> RECORDED INFORMATION:
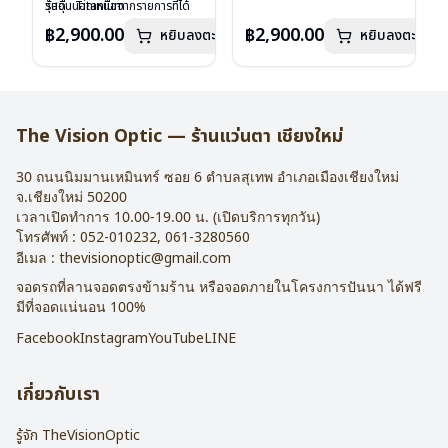
วัสดุ : Titanium
รุ่นอื่นนอกเหนือจากรายการที่ได้
วัสดุ : Titanium
รุ่นอื่นนอกเหนือจากรายการที่ได้
เลนส์ : Demo Lens
ลงไว้กรุณาติดต่อเรา
คลิก
เลนส์ : Demo Lens
ลงไว้กรุณาติดต่อเรา
คลิก
฿2,900.00
฿2,900.00
หยิบลงตะกร้า
หยิบลงตะกร้า
บานพับ : ไม่มีสปริง
บานพับ : ไม่มีสปริง
น้ำหนัก : 16 กรัม
น้ำหนัก : 16 กรัม
อุปกรณ์ : กล่องแว่น , ผ้าเช็ดแว่น
อุปกรณ์ : กล่องแว่น , ผ้าเช็ดแว่น
การรับประกัน : 2 ปี
การรับประกัน : 2 ปี
The Vision Optic — ร้านแว่นตา เชียงใหม่
30 ถนนนิมมานเหมินทร์ ซอย 6
ตำบลสุเทพ อำเภอเมืองเชียงใหม่
จ.
เชียงใหม่
50200
เวลาเปิดทำการ 10.00-19.00 น. (เปิดบริการทุกวัน)
โทรศัพท์ :
052-010232
,
061-3280560
อีเมล :
thevisionoptic@gmail.com
จอดรถที่ลานจอดตรงข้ามร้าน หรือจอดภายในโครงการปันนา ได้ฟรี
มีที่จอดแน่นอน 100%
Facebook
Instagram
YouTube
LINE
เกี่ยวกับเรา
รู้จัก TheVisionOptic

> YOUR ASSIGNMENT: Using the material above, gather every line that includes "ยงใหม".

> OUTPUT:
The Vision Optic — ร้านแว่นตา เชียงใหม่
ตำบลสุเทพ อำเภอเมืองเชียงใหม่
เชียงใหม่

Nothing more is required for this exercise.